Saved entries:
*** Block opens ***

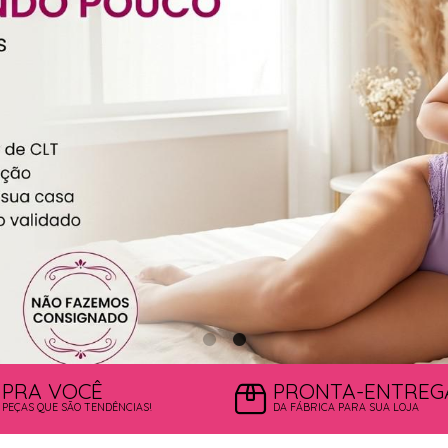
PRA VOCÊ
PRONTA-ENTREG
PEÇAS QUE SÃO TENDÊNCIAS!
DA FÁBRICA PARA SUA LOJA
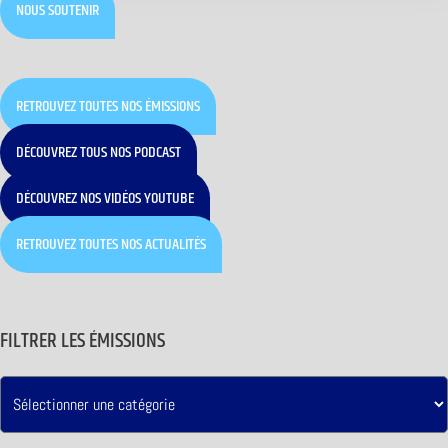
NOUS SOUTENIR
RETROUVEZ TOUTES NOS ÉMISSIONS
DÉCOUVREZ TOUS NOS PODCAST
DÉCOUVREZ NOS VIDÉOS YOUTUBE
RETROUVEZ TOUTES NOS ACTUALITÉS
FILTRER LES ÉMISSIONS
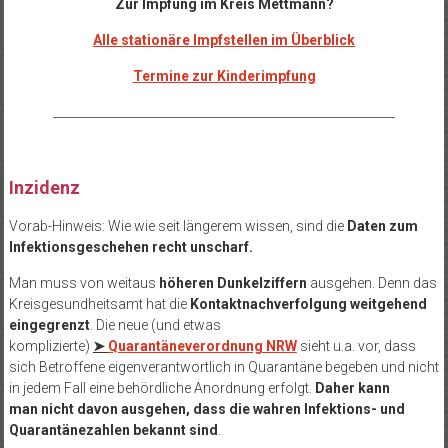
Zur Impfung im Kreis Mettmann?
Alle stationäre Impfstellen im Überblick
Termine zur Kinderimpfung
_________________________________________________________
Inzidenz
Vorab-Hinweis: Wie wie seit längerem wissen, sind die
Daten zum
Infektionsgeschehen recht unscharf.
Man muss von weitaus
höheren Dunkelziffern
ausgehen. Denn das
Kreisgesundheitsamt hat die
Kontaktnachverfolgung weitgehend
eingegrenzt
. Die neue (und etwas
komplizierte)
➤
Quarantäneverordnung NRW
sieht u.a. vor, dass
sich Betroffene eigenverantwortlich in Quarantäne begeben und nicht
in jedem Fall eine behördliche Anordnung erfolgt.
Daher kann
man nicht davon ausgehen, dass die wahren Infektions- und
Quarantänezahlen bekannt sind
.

*** Block closes ***
*** Block opens ***

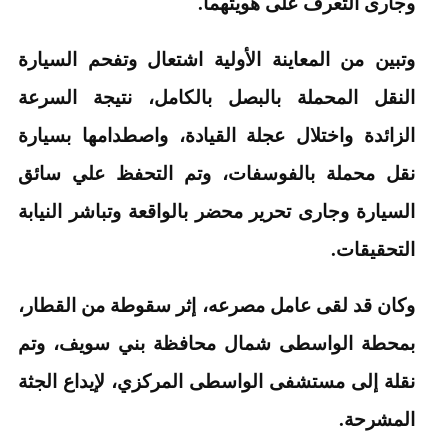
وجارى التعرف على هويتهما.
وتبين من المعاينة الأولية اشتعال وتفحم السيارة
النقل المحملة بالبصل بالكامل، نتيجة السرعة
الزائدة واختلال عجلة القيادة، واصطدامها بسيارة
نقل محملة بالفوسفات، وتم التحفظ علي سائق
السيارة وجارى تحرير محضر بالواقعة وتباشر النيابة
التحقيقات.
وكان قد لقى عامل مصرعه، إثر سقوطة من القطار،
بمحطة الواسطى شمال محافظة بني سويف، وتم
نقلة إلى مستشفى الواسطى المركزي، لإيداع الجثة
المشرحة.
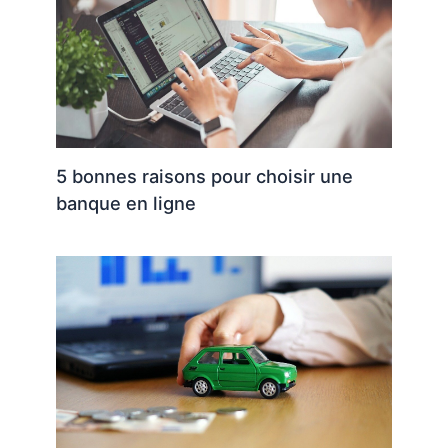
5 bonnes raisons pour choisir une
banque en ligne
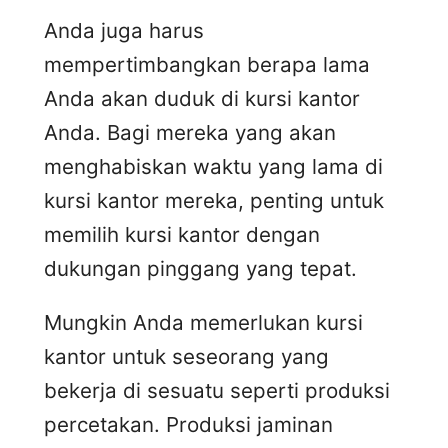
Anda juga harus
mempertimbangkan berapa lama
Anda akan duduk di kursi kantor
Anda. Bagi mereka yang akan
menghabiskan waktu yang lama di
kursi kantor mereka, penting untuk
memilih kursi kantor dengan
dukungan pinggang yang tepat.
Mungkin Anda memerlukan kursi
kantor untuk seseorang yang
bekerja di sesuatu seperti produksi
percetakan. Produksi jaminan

*** Block closes ***

§ **Instructions to follow**
Filter the lines above, keeping each one that contains the string "ÉMISSIONS".

§ **Answer area**
RETROUVEZ TOUTES NOS ÉMISSIONS
FILTRER LES ÉMISSIONS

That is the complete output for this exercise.